**Data to examine**
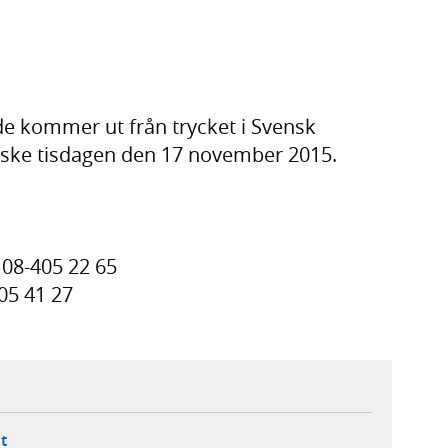
 de kommer ut från trycket i Svensk
 ske tisdagen den 17 november 2015.
 08-405 22 65
05 41 27
ebbplats,
ern webbplats,
 ny flik, extern webbplats,
- öppnar din e-postklient,
t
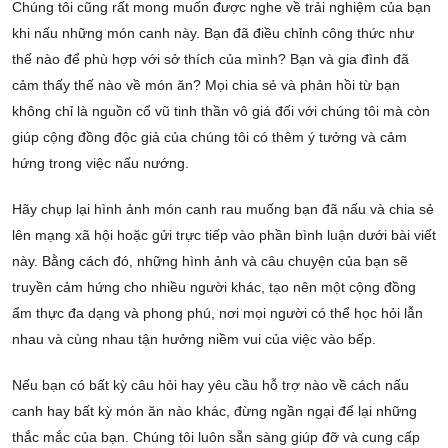
Chúng tôi cũng rất mong muốn được nghe về trải nghiệm của bạn
khi nấu những món canh này. Bạn đã điều chỉnh công thức như
thế nào để phù hợp với sở thích của mình? Bạn và gia đình đã
cảm thấy thế nào về món ăn? Mọi chia sẻ và phản hồi từ bạn
không chỉ là nguồn cổ vũ tinh thần vô giá đối với chúng tôi mà còn
giúp cộng đồng độc giả của chúng tôi có thêm ý tưởng và cảm
hứng trong việc nấu nướng.
Hãy chụp lại hình ảnh món canh rau muống bạn đã nấu và chia sẻ
lên mạng xã hội hoặc gửi trực tiếp vào phần bình luận dưới bài viết
này. Bằng cách đó, những hình ảnh và câu chuyện của bạn sẽ
truyền cảm hứng cho nhiều người khác, tạo nên một cộng đồng
ẩm thực đa dạng và phong phú, nơi mọi người có thể học hỏi lẫn
nhau và cùng nhau tận hưởng niềm vui của việc vào bếp.
Nếu bạn có bất kỳ câu hỏi hay yêu cầu hỗ trợ nào về cách nấu
canh hay bất kỳ món ăn nào khác, đừng ngần ngại để lại những
thắc mắc của bạn. Chúng tôi luôn sẵn sàng giúp đỡ và cung cấp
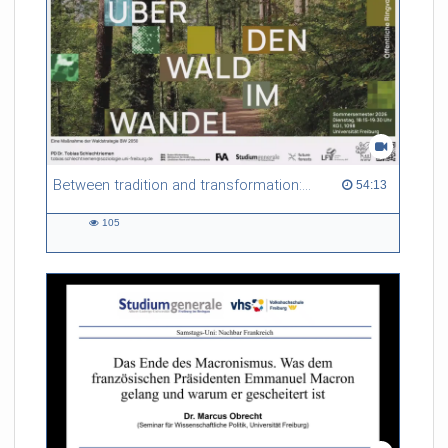
Between tradition and transformation: how owners, advisers and institutions co-create knowledge for resilient forests in Europe
54:13 duration
54:13
105
105
views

**Work instruction**
Would you set down only the lines above from the line with "- öppnar din" to the line with "truyền cảm hứng", both included, exactly as they stand and without the pictures?

**Result**
- öppnar din e-postklient,
t
Chúng tôi cũng rất mong muốn được nghe về trải nghiệm của bạn
khi nấu những món canh này. Bạn đã điều chỉnh công thức như
thế nào để phù hợp với sở thích của mình? Bạn và gia đình đã
cảm thấy thế nào về món ăn? Mọi chia sẻ và phản hồi từ bạn
không chỉ là nguồn cổ vũ tinh thần vô giá đối với chúng tôi mà còn
giúp cộng đồng độc giả của chúng tôi có thêm ý tưởng và cảm
hứng trong việc nấu nướng.
Hãy chụp lại hình ảnh món canh rau muống bạn đã nấu và chia sẻ
lên mạng xã hội hoặc gửi trực tiếp vào phần bình luận dưới bài viết
này. Bằng cách đó, những hình ảnh và câu chuyện của bạn sẽ
truyền cảm hứng cho nhiều người khác, tạo nên một cộng đồng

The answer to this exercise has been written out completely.